Greek wiktionary uses '0', '00' and '000' as parameters#363
Conversation
c1494ed to
803b416
Compare
|
I am trying to fix a Lua error, and I think I've figured out what's wrong: In Greek wiktionary Module:labels we have -- about languages, language specifics CHECK [[takeout]] [[φάλαινα]]
print('gl: "', args['γλ'], '" lang: "', args['lang'])
local lang_iso = args['γλ'] or args['lang'] or '' -- or args[2] at [[Template|ετ]]
if lang_iso == '' or lang_iso == nil then
if label == 'αμερ' or label == 'αμερ γρ' or label == 'αμερ σημασία'
or label == 'βρετ' or label == 'βρετ γρ' or label == 'βρετ σημασία'
then lang_iso = 'en'
else lang_iso = 'el'
end
end
print('*' .. string.byte(lang_iso) .. '*', languages)

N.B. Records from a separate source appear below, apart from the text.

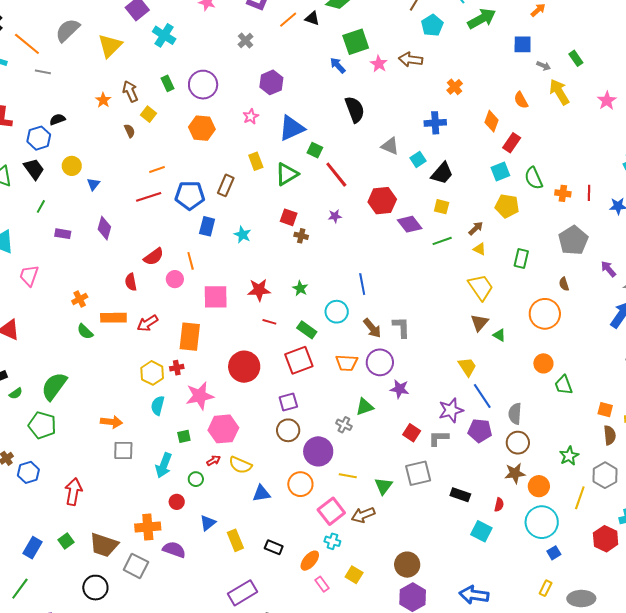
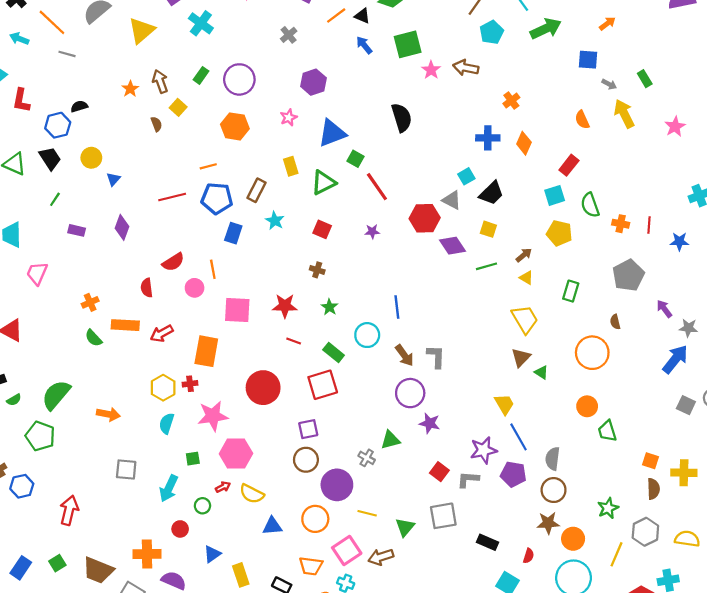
blue arrow: (338, 65) -> (364, 45), moved
green rectangle: (168, 83) -> (201, 75), turned 56
orange diamond: (492, 121) -> (524, 143), moved
gray triangle: (390, 146) -> (452, 200), moved
orange line: (157, 169) -> (208, 166), moved
cyan star: (242, 235) -> (275, 221), moved
brown cross: (301, 236) -> (317, 270), moved
orange trapezoid: (347, 363) -> (311, 566), moved
orange arrow: (111, 422) -> (108, 414), moved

local lang_name = languages[lang_iso].name or ''and it turns out that |
aaaaargh I don't get why these template arguments don't get stripped properly. This is probably unrelated to the |
|
We should be able to pass this test, but current we get result of "nilnilnilnil": def test_el_zero_arg(self):
self.wtp.start_page("Πρότυπο:ετ")
self.wtp.add_page(
"Module:test",
828,
"""local export = {}
function export.test(frame)
--print(mw.dumpObject(frame.args))
return tostring(frame.args[0]) .. tostring(frame.args["0"]) .. tostring(frame.args[00]) .. tostring(frame.args["00"]) .. tostring(frame.args[42]) .. tostring(frame.args["42"]) .. tostring(frame.args[042]) .. tostring(frame.args["042"])
end
return export""",
)
self.assertEqual(self.wtp.expand(
"{{#invoke:test|test|0=0|00=1|42=2|042=3}}"), "00012223"
) |
|
I'd like to suggest these changes: at _sandbox_phase2.lua line 13, try string key first then try number key: local v = new_args._orig[key]
if v == nil then
local i = tonumber(key)
if i ~= nil then
key = i
else
return nil
end
v = new_args._orig[key]
if v == nil then
return nil
end
endat luaexec.py line 443, only convert "0" and numbers that don't start with "0": if k.isdigit() and (not k.startswith("0") or k == "0"):
k = int(k)
if k < 0 or k > 1000: |
|
For removing white spaces in expanded template arg: def test_el_strip_arg(self):
self.wtp.start_page("θηλυκός")
self.wtp.add_page(
"Module:test",
828,
"""local export = {}
function export.test(frame)
return tostring(frame.args[0])
end
return export""",
)
self.assertEqual(self.wtp.expand(
"{{#invoke:test|test|0={{{1|}}} {{{2|}}}}}"), ""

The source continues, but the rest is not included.